В битве, которая шла между представителями разных школ эволюции, неодарвинисты во главе с Августом Вейсманом атаковали неоламаркистов; и, отрезав хвосты мышам в последующих поколениях, Вейсман смог показать, что приобретенные черты не наследуются. На самом деле, он не так уж много доказал: потеря хвостов при обрезании не является привычкой или чертой характера, приобретенной в результате использования или необходимости. Именно Вейсман действительно опроверг теорию пангенеза Дарвина, а не Ламарка, но он правильно подчеркнул, что носители наследственных признаков находятся в зародышевой плазме или в сперматозоидах и яйцеклетках; сома, или тело, создается в каждом последующем поколении зародышевой плазмой, и наследуются только изменения в плазме. Случайные вариации Дарвина – это изменения в зародышевой плазме и, следовательно, они наследуются; реакция организма на внешние факторы не создаст наследуемых признаков и, следовательно, не должна иметь значения в эволюции.
По поводу эволюции как геологического факта все согласились, но по механизму эволюции разногласия были фундаментальными. Большинство эволюционистов отвергли идею о том, что приобретенные характеристики наследуются; но идеи Ламарка нашли последователей на Востоке: Мичурина, который экспериментировал на растениях; на некоторое время, Павлова, который экспериментировал на животных, и не так давно в доминирующей школе мысли в России.
Неодарвинисты отрицают, что физическое окружение может породить новые виды; оно может вызвать изменения в организме, но приобретенные характеристики не наследуются. Может ли тогда естественный отбор или конкуренция с другими животными создать новые виды? Классический пример жирафа с самой длинной шеей, выжившего, когда листья остались только высоко на деревьях, не доказывает, что жирафы с более длинными шеями стали бы отдельным видом. В любом случае, при описанных условиях не возникло бы никакой новой расы: самки жирафов, которые меньше ростом, вымерли бы раньше конкурентов-самцов, и потомства не было бы; но если бы потомство было, молодые жирафы, вероятно, погибли бы, потому что они не смогли бы дотянуться до листьев.

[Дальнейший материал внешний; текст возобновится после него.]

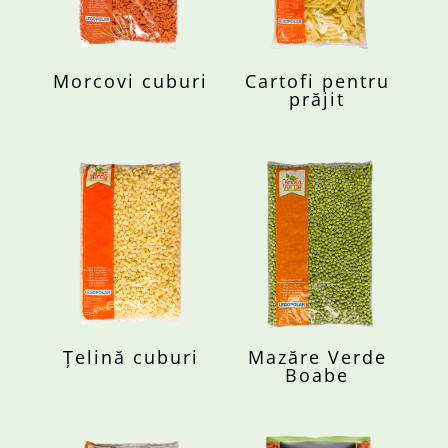
Morcovi cuburi
Cartofi pentru
prăjit
Țelină cuburi
Mazăre Verde
Boabe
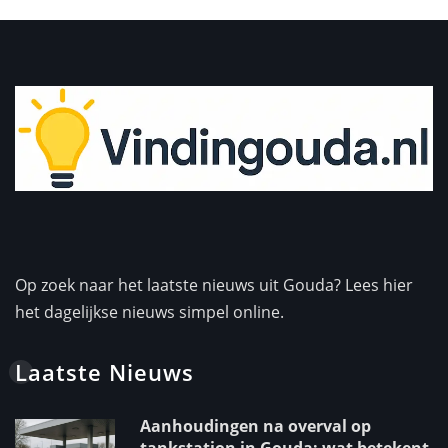
Op zoek naar het laatste nieuws uit Gouda? Lees hier
het dagelijkse nieuws simpel online.
Laatste Nieuws
Aanhoudingen na overval op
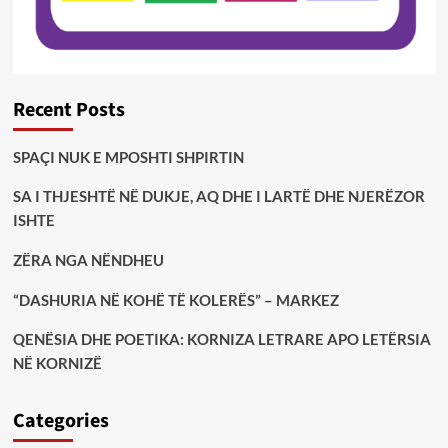
Recent Posts
SPAÇI NUK E MPOSHTI SHPIRTIN
SA I THJESHTË NË DUKJE, AQ DHE I LARTË DHE NJERËZOR
ISHTE
ZËRA NGA NËNDHEU
“DASHURIA NË KOHË TË KOLERËS” – MARKEZ
QENËSIA DHE POETIKA: KORNIZA LETRARE APO LETËRSIA
NË KORNIZË
Categories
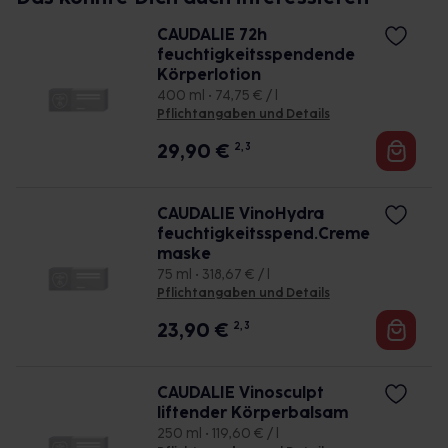
CAUDALIE 72h
feuchtigkeitsspendende
Körperlotion
400 ml • 74,75 € / l
Pflichtangaben und Details
29,90
€
2, 3
CAUDALIE VinoHydra
feuchtigkeitsspend.Creme
maske
75 ml • 318,67 € / l
Pflichtangaben und Details
23,90
€
2, 3
CAUDALIE Vinosculpt
liftender Körperbalsam
250 ml • 119,60 € / l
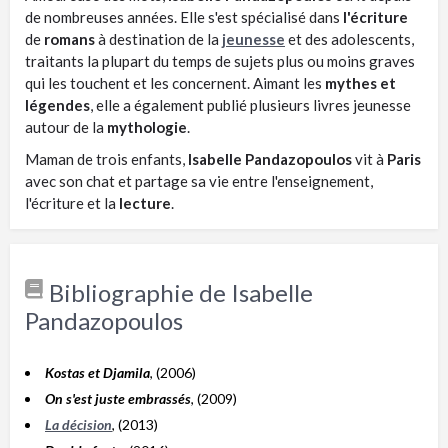
de nombreuses années. Elle s'est spécialisé dans
l'écriture
de
romans
à destination de la
jeunesse
et des adolescents,
traitants la plupart du temps de sujets plus ou moins graves
qui les touchent et les concernent. Aimant les
mythes et
légendes
, elle a également publié plusieurs livres jeunesse
autour de la
mythologie
.
Maman de trois enfants,
Isabelle Pandazopoulos
vit à
Paris
avec son chat et partage sa vie entre l'enseignement,
l'écriture et la
lecture
.
Bibliographie de Isabelle
Pandazopoulos
Kostas et Djamila
, (2006)
On s'est juste embrassés
, (2009)
La décision
, (2013)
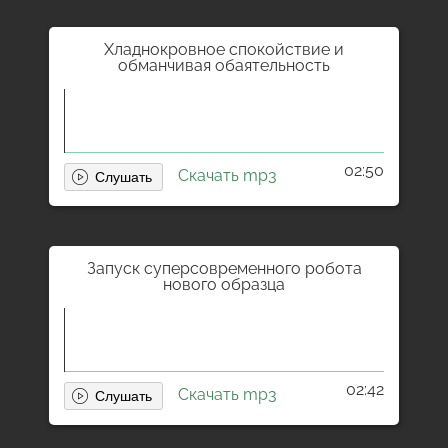
Хладнокровное спокойствие и
обманчивая обаятельность
02:50
Скачать mp3
Запуск суперсовременного робота
нового образца
02:42
Скачать mp3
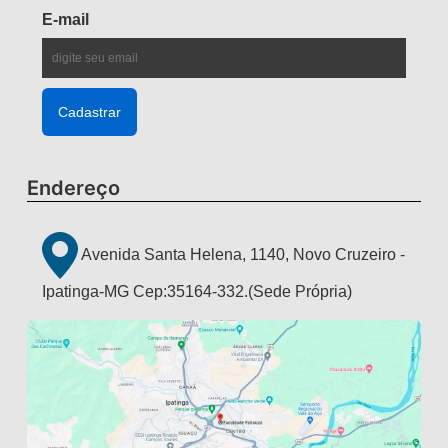
E-mail
Endereço
Avenida Santa Helena, 1140, Novo Cruzeiro -
Ipatinga-MG Cep:35164-332.(Sede Própria)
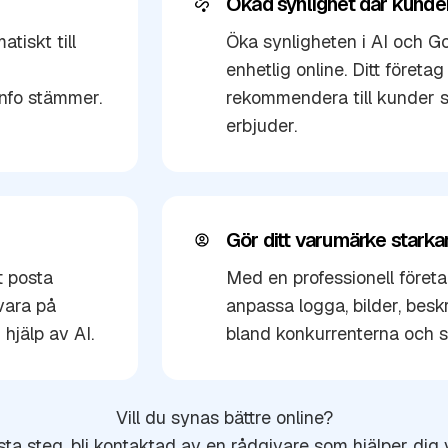
Ökad synlighet där kunde
tiskt till
Öka synligheten i AI och Go
enhetlig online. Ditt företag 
info stämmer.
rekommendera till kunder s
erbjuder.
Gör ditt varumärke starka
t posta
Med en professionell företa
vara på
anpassa logga, bilder, beskr
jälp av AI.
bland konkurrenterna och se
Vill du synas bättre online?
ta steg, bli kontaktad av en rådgivare som hjälper dig 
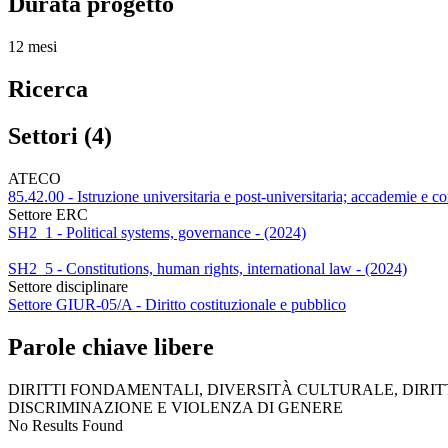
Durata progetto
12 mesi
Ricerca
Settori (4)
ATECO
85.42.00 - Istruzione universitaria e post-universitaria; accademie e co
Settore ERC
SH2_1 - Political systems, governance - (2024)
SH2_5 - Constitutions, human rights, international law - (2024)
Settore disciplinare
Settore GIUR-05/A - Diritto costituzionale e pubblico
Parole chiave libere
DIRITTI FONDAMENTALI, DIVERSITÀ CULTURALE, DIRIT
DISCRIMINAZIONE E VIOLENZA DI GENERE
No Results Found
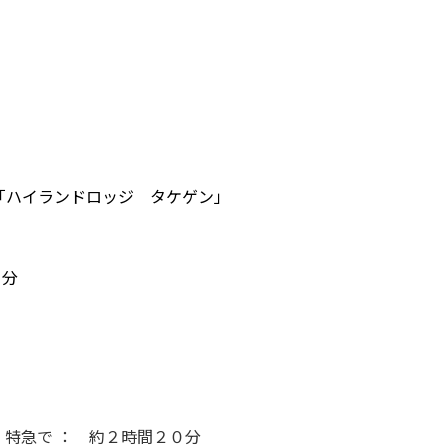
78 「ハイランドロッジ タケゲン」
1分
特急で ： 約２時間２０分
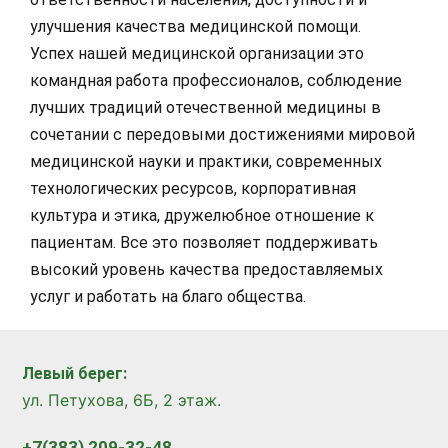
улучшения качества медицинской помощи.
Успех нашей медицинской организации это
командная работа профессионалов, соблюдение
лучших традиций отечественной медицины в
сочетании с передовыми достижениями мировой
медицинской науки и практики, современных
технологических ресурсов, корпоративная
культура и этика, дружелюбное отношение к
пациентам. Все это позволяет поддерживать
высокий уровень качества предоставляемых
услуг и работать на благо общества.
Левый берег:
ул. Петухова, 6Б, 2 этаж.
+7(383) 209-32-48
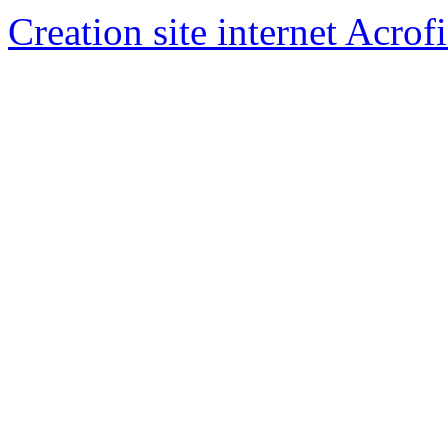
Creation site internet Acrof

Позиция дарвинистов была бы намного сильнее, если бы появился новый вид животных, пусть даже только в контролируемом разведении. Дарвин утверждал, что процесс появления новых видов очень медленный, но он также утверждал, что процесс вымирания вида идет еще медленнее. Тем не менее, некоторые виды животных исчезли на глазах натуралистов, но новых не появилось. Теория естественного отбора, даже сам факт эволюции одного вида из другого, нуждалась в доказательствах. Некоторые ученые зашли так далеко, что сказали, что, возможно, весь план развития уже достиг своей постоянной стадии, и геологические записи говорят только о пути к этой стадии, эволюции больше не происходит.
Одна часть дарвиновской теории отбора была в целом отвергнута: это идея полового отбора как фактора эволюции. В естественном отборе конкуренция идет за средства к существованию. В половом отборе — теория, разработанная в книге “Происхождение человека” (1871) — соревнование проводится среди мужчин за принятие женщиной. Дарвин думал объяснить происхождение различных вторичных половых признаков, таких как орнамент и цвет перьев у птиц, сказав, что они были результатом постепенного отбора, на протяжении многих поколений, черт, привлекательных в глазах самки. Но было показано, что, когда разноцветные крылья самцов бабочек были отрезаны и вместо них женские крылья, часто без характерной окраски, были приклеены к телу самца бабочки, самка не возражала против приближения самца. Она не проводила никакой дискриминации в отношении самцов бабочек, у которых вообще не было крыльев. Также было замечено, что некоторые самцы рыб оплодотворяют икру рыб, имеющих всю мужскую окраску, характерную для такого сезона, но без присутствия самки рыбы или осознания акта оплодотворения. Теорию полового отбора в определенной степени постигла та же участь, что и теорию драгоценных камней. Но теория естественного отбора не уступит своих позиций, если не будет дано лучшего объяснения эволюционного механизма.
Мутации и новые виды.
Первый луч света появился на рубеже веков, когда Хьюго Де Фриз, голландский ботаник, наблюдал спонтанные мутации в вечерней примуле. Растение, без видимой причины, проявляло новые характеристики, не замеченные у его предков. Хотя Де Фриз и утверждал, что эти мутации составляют то, что можно назвать “малыми видами”, они всё же не привели к тому, что первоцвет вышел за пределы своего вида. Однако было продемонстрировано, что вариации внутри вида действительно возникают спонтанно и довольно внезапно, а не, как думал Дарвин, в результате мельчайших изменений от поколения к поколению. Хаксли был прав, призывая Дарвина не придерживаться столь догматично своей веры в то, что природа не совершает скачков — natura facit saltum. Де Фриз показал, что вариации имеют природу скачков, и на основе этого он разработал теорию эволюции мутаций.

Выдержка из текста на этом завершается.